El pico gamma en ratas: Borjigin et al., PNAS 2013
En agosto de 2013, un estudio completamente distinto llegó desde la Universidad de Míchigan. La neurocientífica Jimo Borjigin y su equipo publicaron en Proceedings of the National Academy of Sciences los resultados de un experimento con nueve ratas en las que se indujo paro cardíaco mientras se registraba su actividad cerebral mediante electroencefalografía de alta densidad.
Lo que encontraron contradijo la suposición estándar de que el cerebro simplemente se "apaga" durante el paro cardíaco. En los primeros 30 segundos después del cese de circulación, antes de que la falta de oxígeno produjera el colapso neuronal definitivo, el cerebro de las ratas mostraba un pico masivo y coherente de actividad en la banda gamma —la misma frecuencia asociada en humanos con la conciencia de vigilia, la atención y la integración de información—. La sincronía entre distintas regiones cerebrales durante ese pico era incluso superior a la observada en estado de vigilia normal.
El hallazgo generó titulares inmediatos: "el cerebro se activa en el momento de la muerte". La pregunta obvia era si ese pico de actividad gamma podría ser el sustrato neural de las experiencias cercanas a la muerte: una avalancha de procesamiento neural comprimida en los segundos previos al apagón definitivo.

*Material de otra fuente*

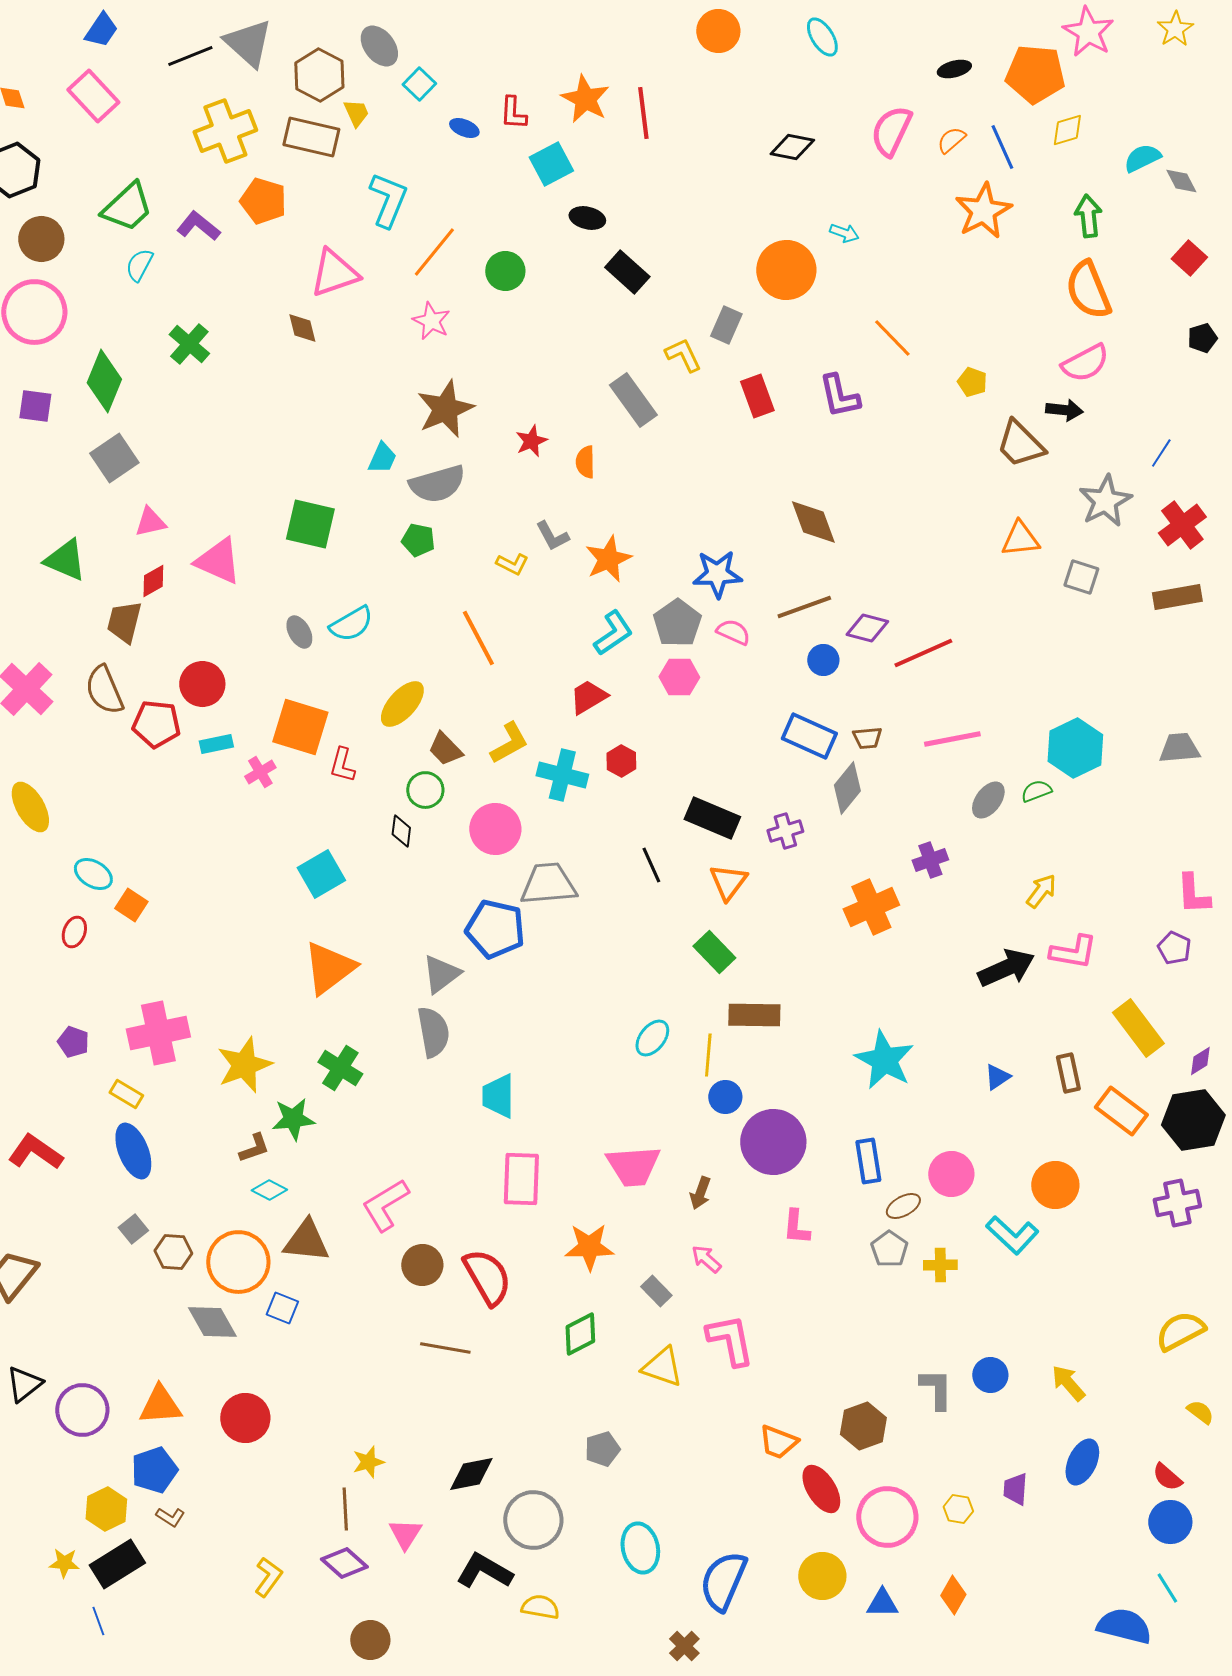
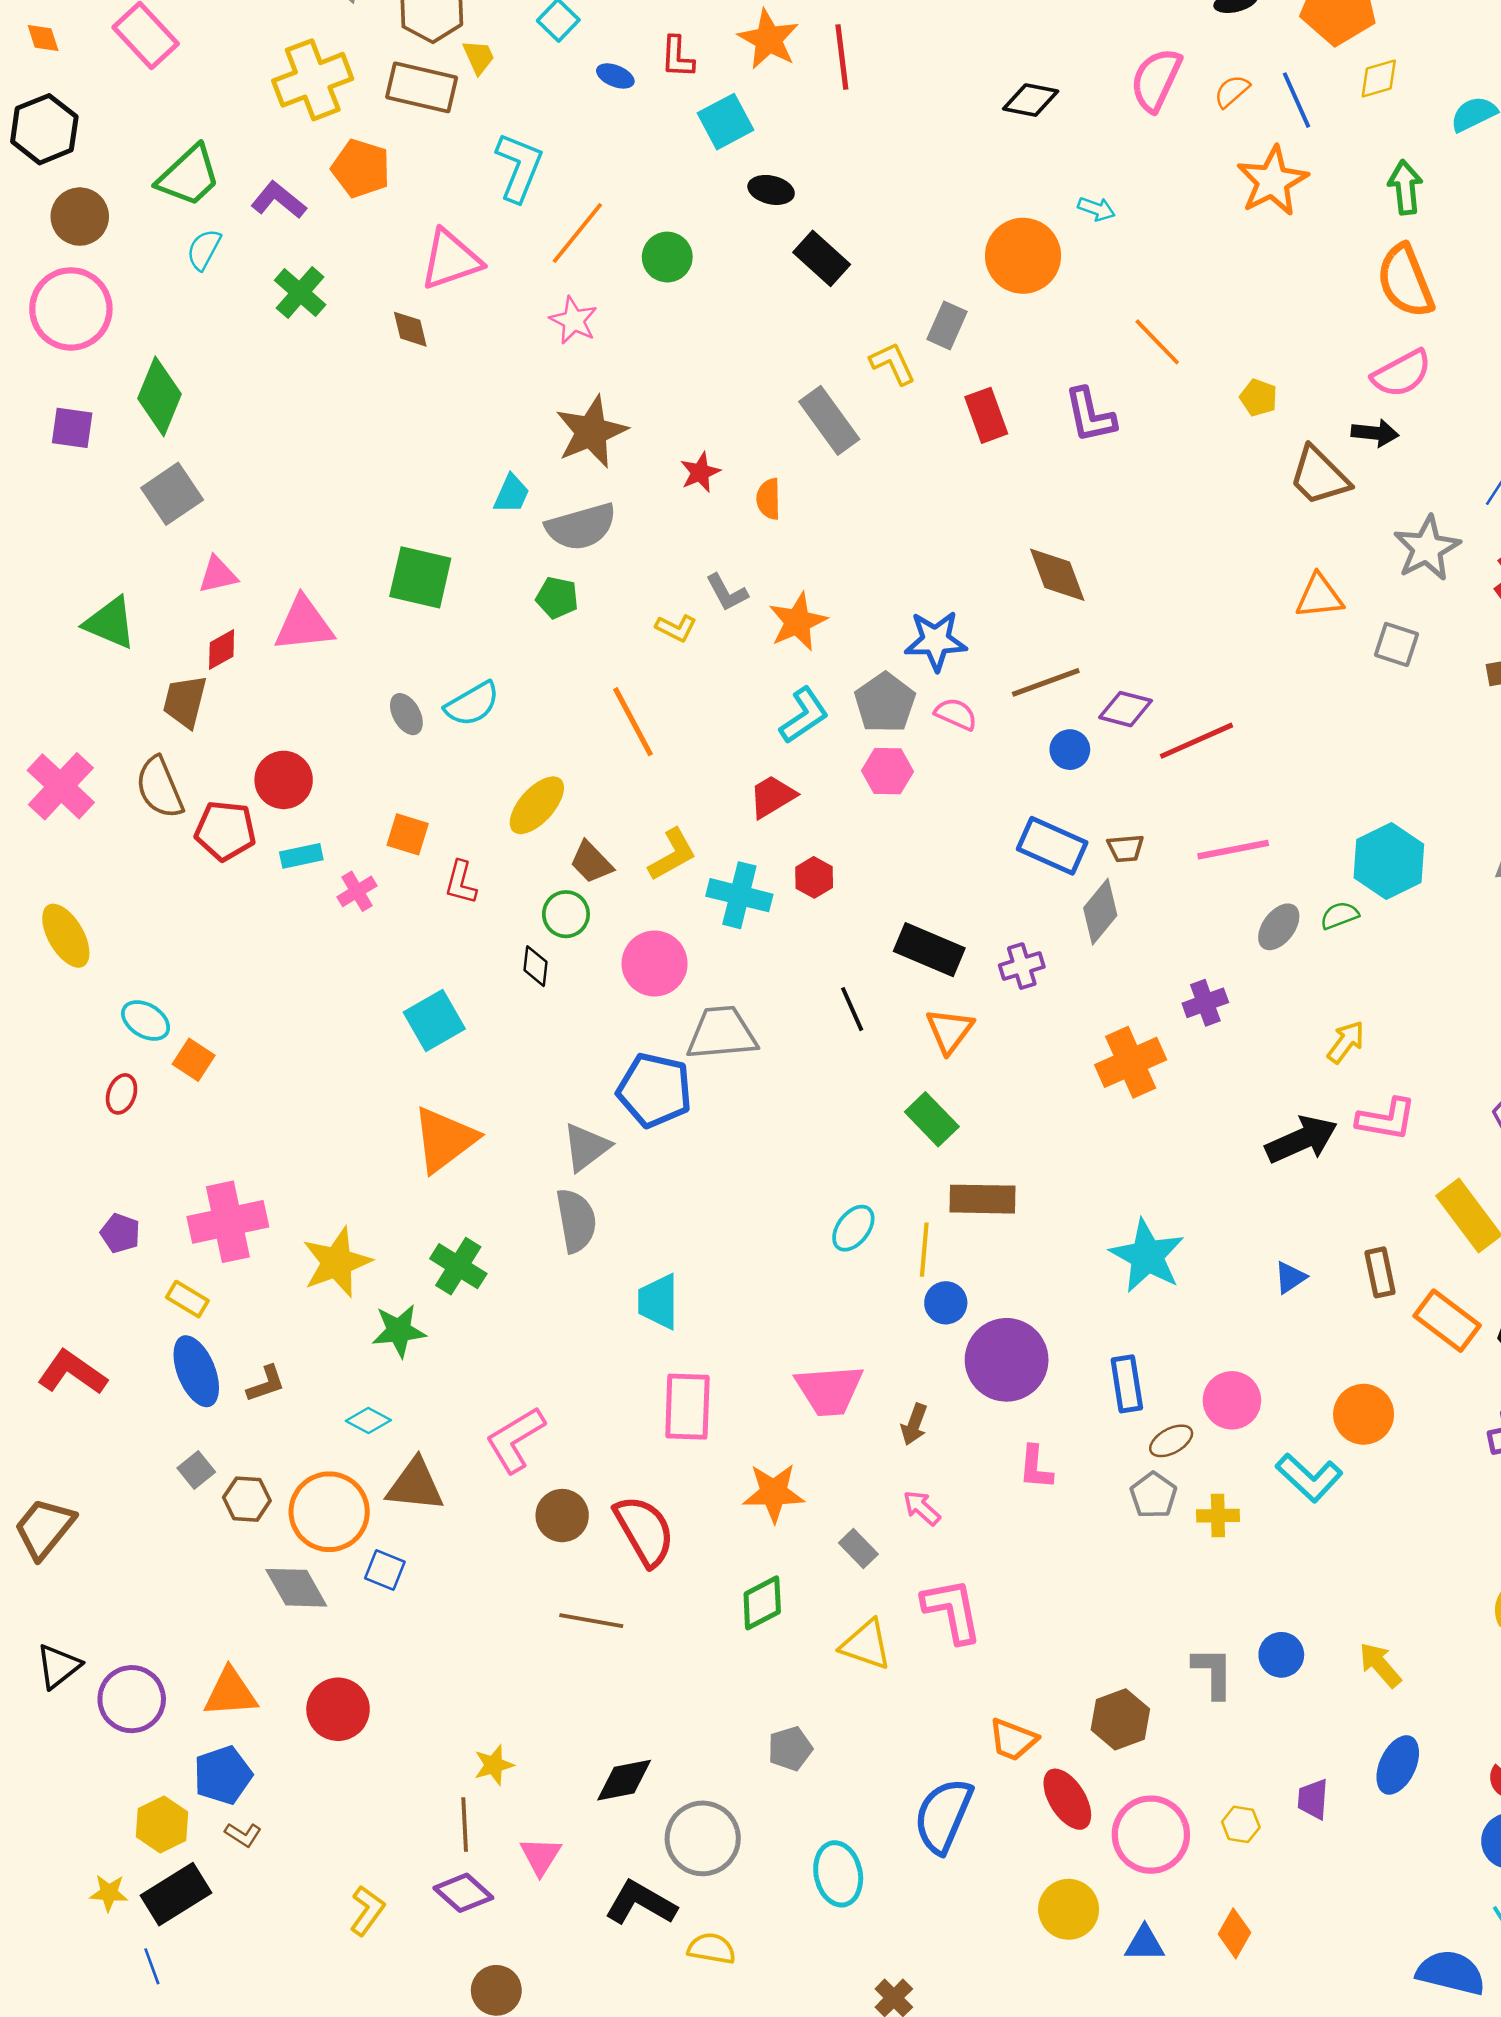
green cross: (189, 344) -> (300, 292), moved
pink triangle: (218, 561) -> (304, 624), turned -30
orange square: (300, 727) -> (408, 834), size x0.6
brown L-shape: (254, 1148) -> (266, 1384), moved
blue semicircle: (723, 1581) -> (943, 1816), moved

Lo que los datos permiten concluir y lo que no
La cautela científica obliga a separar lo que los datos de Borjigin demuestran de lo que podrían implicar. El estudio demuestra que el cerebro de rata experimenta una explosión paradójica de actividad organizada en los momentos iniciales del paro cardíaco. No demuestra que esa actividad vaya acompañada de experiencia subjetiva en las ratas, ni que el mismo fenómeno ocurra en humanos con la misma intensidad y duración. La neurobiología humana y la rata son similares en muchos aspectos, pero no idénticas, y la escala temporal podría ser diferente.
Borjigin y su equipo fueron explícitos: sus datos son "compatibles con" la posibilidad de que el cerebro humano genere experiencias ricas durante los momentos iniciales del paro cardíaco, pero no la confirman. Para eso harían falta registros electrofisiológicos humanos durante paros cardíacos espontáneos con suficiente resolución temporal, algo técnicamente muy difícil de obtener.
Lo que estos dos estudios —el AWARE de Parnia y el gamma de Borjigin— tienen en común es que ambos abrieron preguntas que la neurociencia convencional había tendido a cerrar prematuramente. El cerebro durante la muerte clínica no es una pizarra en blanco. Algo ocurre, y todavía no sabemos exactamente qué. Para quien ha tenido o conoce a alguien que ha tenido una ECM, esa incertidumbre no es una evasión: es el reconocimiento honesto de que la ciencia, en este punto, está en su frontera.